- _WHAT THE TASK REQUIRES_
Leave out the images and repeat every entry below exactly.

Stored data entries:
⁂
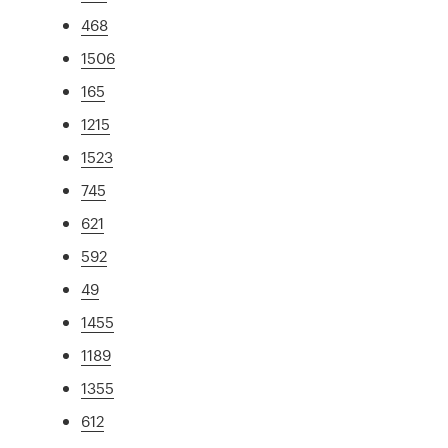
468
1506
165
1215
1523
745
621
592
49
1455
1189
1355
612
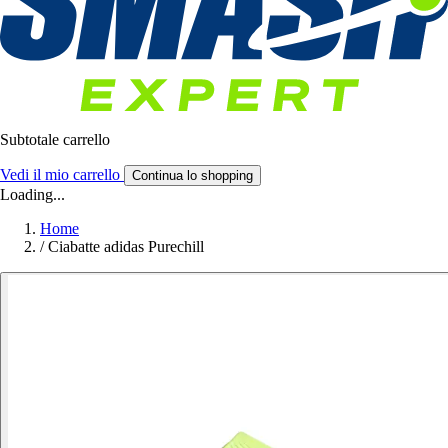
Subtotale carrello
Vedi il mio carrello
Continua lo shopping
Loading...
Home
/
Ciabatte adidas Purechill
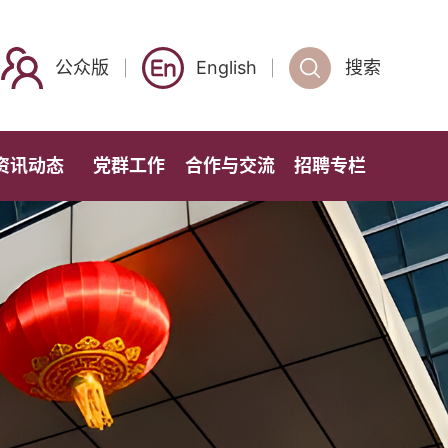
公众版
English
搜索
资讯动态
党群工作
合作与交流
招聘专栏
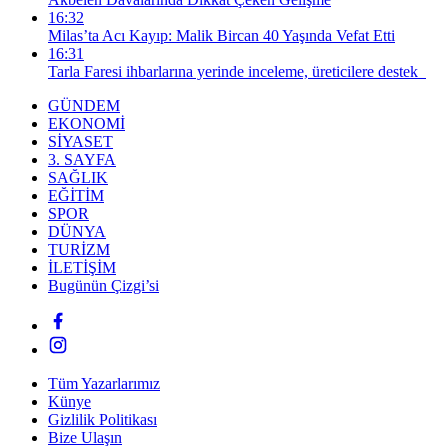
16:32
Milas’ta Acı Kayıp: Malik Bircan 40 Yaşında Vefat Etti
16:31
Tarla Faresi ihbarlarına yerinde inceleme, üreticilere destek
GÜNDEM
EKONOMİ
SİYASET
3. SAYFA
SAĞLIK
EĞİTİM
SPOR
DÜNYA
TURİZM
İLETİŞİM
Bugünün Çizgi’si
Tüm Yazarlarımız
Künye
Gizlilik Politikası
Bize Ulaşın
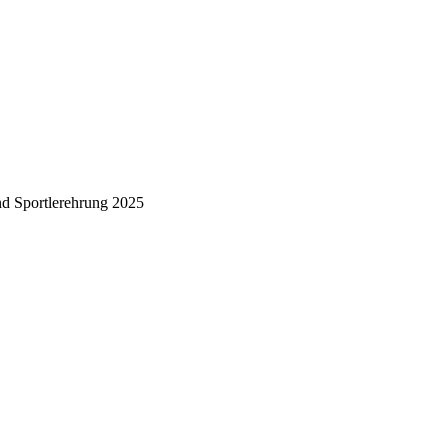
d Sportlerehrung 2025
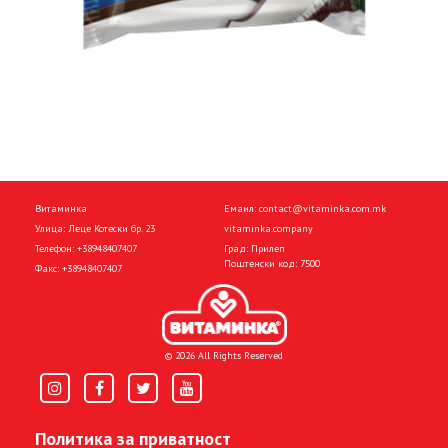
Витаминка
Емаил:
contact@vitaminka.com.mk
Улица: Леце Котески бр. 23
vitaminka.company
Телефон:
+38948407407
Град: Прилеп
Поштенски код: 7500
Факс:
+38948407407
© 2026 All Rights Reserved
Политика за приватност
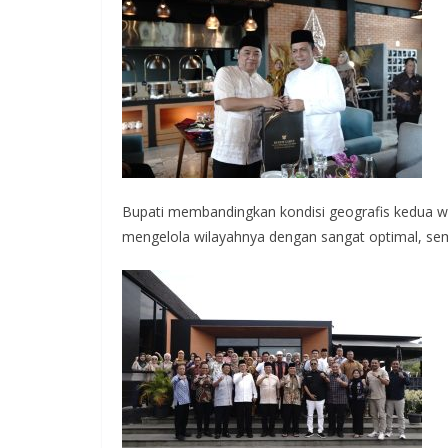
Bupati membandingkan kondisi geografis kedua wi
mengelola wilayahnya dengan sangat optimal, sem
⁂
- _TASK ANSWER_
468
1506
165
1215
1523
745
621
592
49
1455
1189
1355
612
Subtotale carrello
Vedi il mio carrello
Continua lo shopping
Loading...
Home
/
Ciabatte adidas Purechill
公众版
English
搜索
资讯动态
党群工作
合作与交流
招聘专栏
16:32
Milas’ta Acı Kayıp: Malik Bircan 40 Yaşında Vefat Etti
16:31
Tarla Faresi ihbarlarına yerinde inceleme, üreticilere destek
GÜNDEM
EKONOMİ
SİYASET
3. SAYFA
SAĞLIK
EĞİTİM
SPOR
DÜNYA
TURİZM
İLETİŞİM
Bugünün Çizgi’si
Tüm Yazarlarımız
Künye
Gizlilik Politikası
Bize Ulaşın
d Sportlerehrung 2025
Витаминка
Емаил:
contact@vitaminka.com.mk
Улица: Леце Котески бр. 23
vitaminka.company
Телефон:
+38948407407
Град: Прилеп
Поштенски код: 7500
Факс:
+38948407407
© 2026 All Rights Reserved
Политика за приватност
Bupati membandingkan kondisi geografis kedua wi
mengelola wilayahnya dengan sangat optimal, sem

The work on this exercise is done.